THREE – Broad Cannabis Distribution
Broadline dealers are the folks your local grocery store uses. They move significant volumes across thousands of product categories. This means they can offer discounts for bulk buyers.
What about the smaller boys? They form a group purchasing organization that allows them to take advantage of discounts by becoming bulk buyers.
This happens every day at the grocery store. There’s no reason the cannabis industry can’t emulate it.
And it doesn’t need a planning or government committee.
Just let the market do it.
Let cannabis users, entrepreneurs and workers find the most valuable ways to serve one another.
TWO – Cash and Carry Merchant
Cash and carry merchants do not move products. They maintain the camps for the benefit of the operators. In the food industry, this warehouse is where restaurants, caterers, and other operators buy their wholesale products.
In the cannabis industry? Who knows what distribution models we’ll end up with. Assuming the government gets out of the way.
Cannabis is not as big as food. Perhaps all that is required is a multitude of private traders scattered throughout the provinces. Placement by market demand, not by government decree.
These private traders will have the capacity and purchasing power to buy directly from farmers. They will deliver to the retail stores and keep this cash and carry model for other operators.
Of course, a cash-and-carry distributor would be handy now. As distribution centers in BC and Ontario sell short retailers, they could tap into these industry-specific stocks in the near term.
ONE – You and the farmer
The number one best cannabis distribution model is between you and your grower.

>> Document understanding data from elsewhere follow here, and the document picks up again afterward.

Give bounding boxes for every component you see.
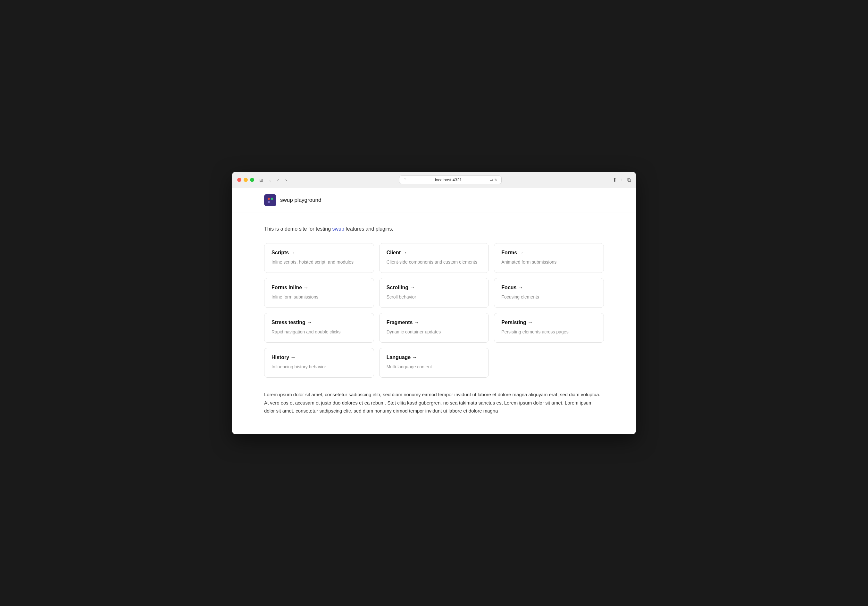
address-bar-container: 🗋 localhost:4321 ⇌ ↻ xyxy=(292,176,609,184)
card-stress-testing-desc: Rapid navigation and double clicks xyxy=(271,329,367,335)
card-fragments-title: Fragments → xyxy=(387,320,482,325)
card-empty-slot xyxy=(494,348,604,378)
card-scripts[interactable]: Scripts → Inline scripts, hoisted script… xyxy=(264,243,374,273)
logo-dots xyxy=(268,198,273,203)
cards-grid: Scripts → Inline scripts, hoisted script… xyxy=(264,243,604,378)
page-icon: 🗋 xyxy=(403,178,407,182)
card-language-desc: Multi-language content xyxy=(387,363,482,370)
card-fragments[interactable]: Fragments → Dynamic container updates xyxy=(379,313,489,343)
reload-icon[interactable]: ↻ xyxy=(494,178,498,182)
address-bar[interactable]: 🗋 localhost:4321 ⇌ ↻ xyxy=(399,176,502,184)
card-scripts-title: Scripts → xyxy=(271,250,367,256)
card-forms-inline[interactable]: Forms inline → Inline form submissions xyxy=(264,278,374,308)
forward-button[interactable]: › xyxy=(284,177,288,183)
card-persisting-title: Persisting → xyxy=(501,320,597,325)
card-scrolling-title: Scrolling → xyxy=(387,285,482,291)
close-button[interactable] xyxy=(237,178,241,182)
back-button[interactable]: ‹ xyxy=(276,177,280,183)
new-tab-button[interactable]: + xyxy=(620,177,623,183)
card-stress-testing[interactable]: Stress testing → Rapid navigation and do… xyxy=(264,313,374,343)
card-fragments-desc: Dynamic container updates xyxy=(387,329,482,335)
card-focus[interactable]: Focus → Focusing elements xyxy=(494,278,604,308)
lorem-paragraph: Lorem ipsum dolor sit amet, consetetur s… xyxy=(264,390,604,422)
card-persisting-desc: Persisting elements across pages xyxy=(501,329,597,335)
card-history[interactable]: History → Influencing history behavior xyxy=(264,348,374,378)
card-history-title: History → xyxy=(271,354,367,360)
site-title: swup playground xyxy=(280,197,321,203)
translate-icon: ⇌ xyxy=(490,178,493,182)
card-forms-title: Forms → xyxy=(501,250,597,256)
card-forms-inline-desc: Inline form submissions xyxy=(271,294,367,300)
traffic-lights xyxy=(237,178,254,182)
sidebar-toggle-button[interactable]: ⊞ xyxy=(258,177,264,183)
card-persisting[interactable]: Persisting → Persisting elements across … xyxy=(494,313,604,343)
card-client[interactable]: Client → Client-side components and cust… xyxy=(379,243,489,273)
card-scrolling-desc: Scroll behavior xyxy=(387,294,482,300)
card-focus-title: Focus → xyxy=(501,285,597,291)
tabs-button[interactable]: ⧉ xyxy=(627,177,631,183)
card-forms-inline-title: Forms inline → xyxy=(271,285,367,291)
card-stress-testing-title: Stress testing → xyxy=(271,320,367,325)
address-bar-actions: ⇌ ↻ xyxy=(490,178,498,182)
card-language[interactable]: Language → Multi-language content xyxy=(379,348,489,378)
swup-link[interactable]: swup xyxy=(332,226,344,232)
minimize-button[interactable] xyxy=(243,178,248,182)
card-language-title: Language → xyxy=(387,354,482,360)
maximize-button[interactable] xyxy=(250,178,254,182)
card-client-title: Client → xyxy=(387,250,482,256)
share-button[interactable]: ⬆ xyxy=(612,177,617,183)
intro-paragraph: This is a demo site for testing swup fea… xyxy=(264,225,604,233)
card-scripts-desc: Inline scripts, hoisted script, and modu… xyxy=(271,259,367,266)
logo-dot-empty xyxy=(271,201,273,203)
card-forms-desc: Animated form submissions xyxy=(501,259,597,266)
chevron-down-icon: ⌄ xyxy=(268,178,272,182)
intro-text-after: features and plugins. xyxy=(344,226,393,232)
card-scrolling[interactable]: Scrolling → Scroll behavior xyxy=(379,278,489,308)
logo-dot-green xyxy=(271,198,273,200)
logo-dot-red xyxy=(268,198,270,200)
intro-text-before: This is a demo site for testing xyxy=(264,226,332,232)
browser-window: ⊞ ⌄ ‹ › 🗋 localhost:4321 ⇌ ↻ ⬆ + ⧉ xyxy=(232,172,636,434)
browser-chrome: ⊞ ⌄ ‹ › 🗋 localhost:4321 ⇌ ↻ ⬆ + ⧉ xyxy=(232,172,636,188)
site-logo xyxy=(264,194,276,206)
card-client-desc: Client-side components and custom elemen… xyxy=(387,259,482,266)
card-forms[interactable]: Forms → Animated form submissions xyxy=(494,243,604,273)
logo-dot-purple xyxy=(268,201,270,203)
url-text: localhost:4321 xyxy=(410,178,487,182)
site-header: swup playground xyxy=(232,188,636,212)
main-content: This is a demo site for testing swup fea… xyxy=(232,212,636,434)
browser-actions-right: ⬆ + ⧉ xyxy=(612,177,631,183)
card-history-desc: Influencing history behavior xyxy=(271,363,367,370)
card-focus-desc: Focusing elements xyxy=(501,294,597,300)
page-content: swup playground This is a demo site for … xyxy=(232,188,636,434)
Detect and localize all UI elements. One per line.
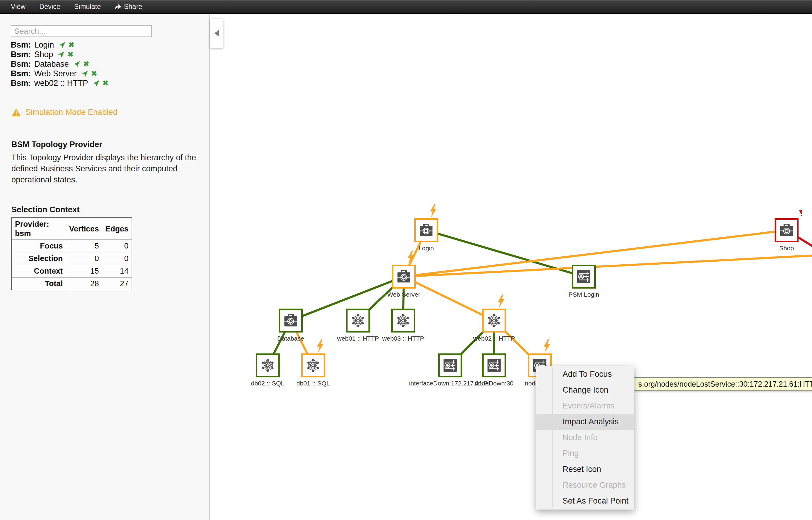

Does more need to be said on the subject?
No sane person would want Health Canada to be in charge of the country’s numerous farmers’ markets. Yet the federal government controls cannabis in this way.
Canadian authorities have a lesson to learn. If you can’t beat them, join them.
You can’t stop Canadians from visiting their local farmers.
And visiting your local cannabis retailer is a time-honored tradition. And “dealer” has such a negative connotation. What about traders in the cannabis legacy market?
A lesson in cannabis distribution
Ask yourself – how does Canada’s cannabis industry look to you? What should cannabis distribution look like?
Rational degrees of freedom and freedom for adults? Or the backward-looking monopoly, the economic relic of the 20th century?
Some BC and Ontario cannabis stores look like empty grocery stores from the former Soviet Union. A place that has relied too much on the political machinery to allocate resources.
Is this cannabis in Canada?
Or does Canada’s cannabis industry look more like our food industry? Private, competitive, with multiple supply chain processes?
What makes more sense to you? Treat cannabis like nuclear waste? Strictly controlled and monitored by a political bureaucracy?
Or do we treat cannabis like farming? That’s it. A flower. A weed. No harm to anyone.
Cannabis is a staple. of nutrition and energy. agriculture and industry. medicine and recreation.
Hemp is life. And sales is his network.